* WHAT THE TASK REQUIRES:
Print every entry, word for word, and skip the images.

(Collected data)
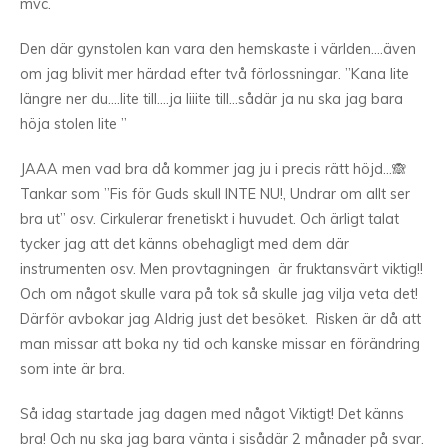
mvc.
Den där gynstolen kan vara den hemskaste i världen….även
om jag blivit mer härdad efter två förlossningar. ”Kana lite
längre ner du….lite till….ja liiite till…sådär ja nu ska jag bara
höja stolen lite ”
JAAA men vad bra då kommer jag ju i precis rätt höjd…🙈
Tankar som ”Fis för Guds skull INTE NU!, Undrar om allt ser
bra ut” osv. Cirkulerar frenetiskt i huvudet. Och ärligt talat
tycker jag att det känns obehagligt med dem där
instrumenten osv. Men provtagningen är fruktansvärt viktig!!
Och om något skulle vara på tok så skulle jag vilja veta det!
Därför avbokar jag Aldrig just det besöket. Risken är då att
man missar att boka ny tid och kanske missar en förändring
som inte är bra.
Så idag startade jag dagen med något Viktigt! Det känns
bra! Och nu ska jag bara vänta i sisådär 2 månader på svar.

* SOLUTION TO THIS EXERCISE:
mvc.
Den där gynstolen kan vara den hemskaste i världen….även
om jag blivit mer härdad efter två förlossningar. ”Kana lite
längre ner du….lite till….ja liiite till…sådär ja nu ska jag bara
höja stolen lite ”
JAAA men vad bra då kommer jag ju i precis rätt höjd…🙈
Tankar som ”Fis för Guds skull INTE NU!, Undrar om allt ser
bra ut” osv. Cirkulerar frenetiskt i huvudet. Och ärligt talat
tycker jag att det känns obehagligt med dem där
instrumenten osv. Men provtagningen är fruktansvärt viktig!!
Och om något skulle vara på tok så skulle jag vilja veta det!
Därför avbokar jag Aldrig just det besöket. Risken är då att
man missar att boka ny tid och kanske missar en förändring
som inte är bra.
Så idag startade jag dagen med något Viktigt! Det känns
bra! Och nu ska jag bara vänta i sisådär 2 månader på svar.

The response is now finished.